CCS(Carbon dioxide Capture & Storage)の動向

今日味新深(No.59:2012/11/6)

 CCSとは、火力発電所や製鉄所、ガス田・油田等の大規模プラントで排出・発生するCO2を分離・回収して、パイプラインやトラック、船舶で圧入設備まで輸送し、地中の帯水層等に貯留する技術です。CO2ガス削減のキーテクノロジーの一つとして、また将来のエネルギー状況にも大きく影響する技術です。

 2011年11月にダーバンで開催されたCOP17では、CCSがCDM(Clean Development Mechanism)化されることが決まりました。国際エネルギー機関(IEA)は、2050年までに大気中へのCO2放出量を半減するとした場合には、世界で3,400件のCCSプロジェクトの実施が必要と試算し、2015年に20件のCCS実証プロジェクトの立ち上げを提唱しています。GCCSI(国際的CCSプロジェクト推進組織)が発表しているデータによれば、2010年4月時点では、世界全体で328 の大容量CCS計画が登録されています。そのうち商業ベースで稼働しているのは、カナダのワイバーンやノルウェーのスライプナー他の6件です。

 現在、大規模な研究開発および導入・展開活動が進行中の国としては、米国、カナダ、中国、韓国、日本、ペルシャ湾岸諸国、EU (英国、スペイン、オランダ)、ノルウェー などがあります。ここではEU、米国、豪州、中国、日本の状況を紹介します。

 EUの科学技術開発計画(フレームワーク・プログラム)において、CCSに対するプロジェクト支援、開発資金供与が倍増されました。また実証実験を対象としたヨーロッパエネルギー復興プログラムでは、大規模CCS 実証を目指すプロジェクトに資金が供与されています。CCS・再生エネルギーの実証研究(NER300)でもCCSプロジェクトへの資金提供が審査されています。またEUは法整備・制度面で世界をリードしており、300MW以上の火力発電所新設許可取得者に対してはキャプチャーレディ(将来のCCS回収・貯留余地の確保)が義務付けられています。

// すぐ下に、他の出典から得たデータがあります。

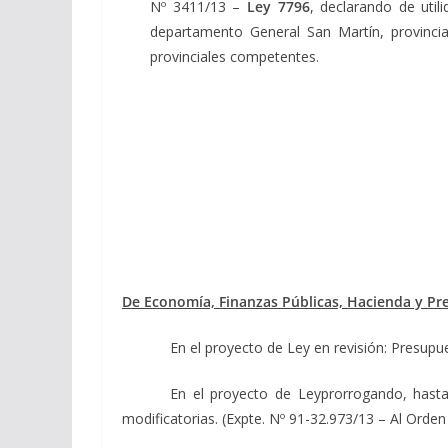
Nº 3411/13 –
Ley 7796
, declarando de util
departamento General San Martín, provincia
provinciales competentes.
De Economía, Finanzas Públicas, Hacienda y P
En el proyecto de Ley en revisión: Presupue
En el proyecto de Leyprorrogando, hasta 
modificatorias. (Expte. Nº 91-32.973/13 – Al Orden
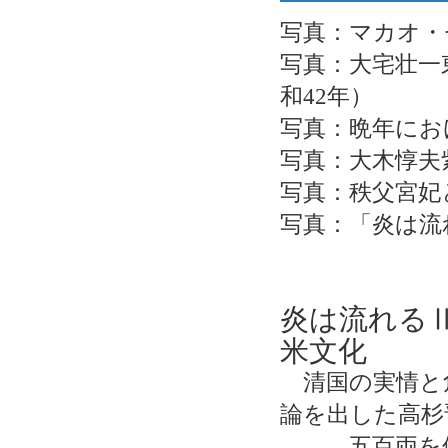
写真：マカオ・
写真：大宅壮一
和42年）
写真：晩年にお
写真：大木惇夫
写真：秩父宮妃
写真：「炎は流
炎は流れる
米文化
清国の実情と
論を出した高杉
五百両を使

 米国には、連邦レベルと州(コロラド州、イリノイ州等)レベルでそれぞれ個別のCCS 関連の法律があります。連邦レベルでは、「米国クリーンエネルギー・リーダーシップ法案」 のようなCCS 実証プログラムの技術・財政支援をともなう枠組みを準備しようとする超党派的な取り組みがあります。またエネルギー省からの資金をもとに、国立エネルギー技術研究所では、CCS 技術の向上を目指す炭素隔離プログラムを継続して実施し、政府機関、産業界、大学、国際機関と協力してプロジェクトに取り組んでいます。FutureGenはその一つで、商業的規模のIGCC(石炭ガス化複合発電)においてCCS技術の実証を目的としています。

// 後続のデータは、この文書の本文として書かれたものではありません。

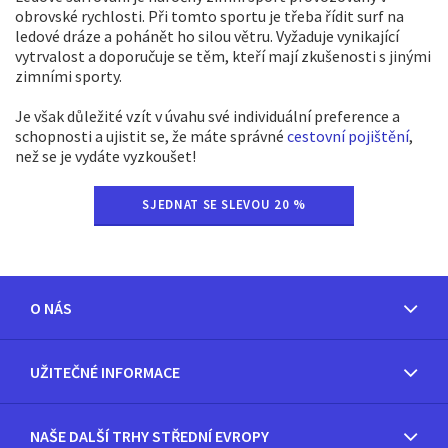
obrovské rychlosti. Při tomto sportu je třeba řídit surf na
ledové dráze a pohánět ho silou větru. Vyžaduje vynikající
vytrvalost a doporučuje se těm, kteří mají zkušenosti s jinými
zimními sporty.
Je však důležité vzít v úvahu své individuální preference a
schopnosti a ujistit se, že máte správné
cestovní pojištění
,
než se je vydáte vyzkoušet!
SJEDNAT SE SLEVOU 20 %
O NÁS
UŽITEČNÉ INFORMACE
NAŠE DALŠÍ TRHY STŘEDNÍ EVROPY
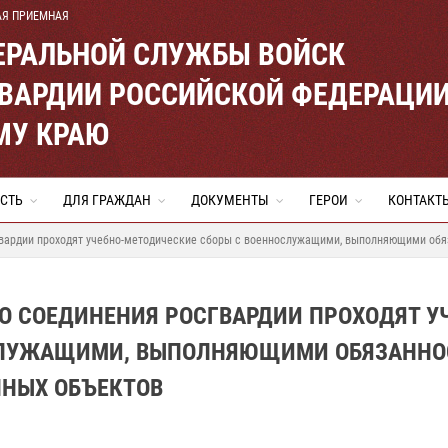
АЯ ПРИЕМНАЯ
ЕРАЛЬНОЙ СЛУЖБЫ ВОЙСК
ВАРДИИ РОССИЙСКОЙ ФЕДЕРАЦИ
МУ КРАЮ
СТЬ
ДЛЯ ГРАЖДАН
ДОКУМЕНТЫ
ГЕРОИ
КОНТАКТ
гвардии проходят учебно-методические сборы с военнослужащими, выполняющими обяз
О СОЕДИНЕНИЯ РОСГВАРДИИ ПРОХОДЯТ У
СЛУЖАЩИМИ, ВЫПОЛНЯЮЩИМИ ОБЯЗАННО
ННЫХ ОБЪЕКТОВ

 豪州はCCS の早期実用化を目指して、大規模CCS 実証を世界20か所で実現することを推進する国際的な機関GCCSI の設立を主導しました。現在、実施あるいは計画されている大規模プロジェクトはCCSフラッグシップ・プログラム、実証プロジェクトとしては、オトウェイパイロット貯留プロジェクト等があります。

 中国は2004年にニアゼロエミッション発電を目指し、中国神華集団(CHNG)が中心となり、電力および石炭業界の大手7 社により形成されたGreenGenプロジェクトをスタートさせています。石炭ガス化、水素製造およびCO2 隔離システムの実証を行い、石炭火力発電の効率を飛躍的に向上させることを目的としています。2011年にCCSに強力な財政投資を行うことを表明し、2012年3月にGCCSIと覚書を締結しました。

 日本は2008年から候補地点の地質調査をしてきた結果、2012年2月に北海道の苫小牧沖の海底を対象としたで実証試験が開始されることが経済産業省から公表され、2020年のCCS実用化に向けてスタートしました。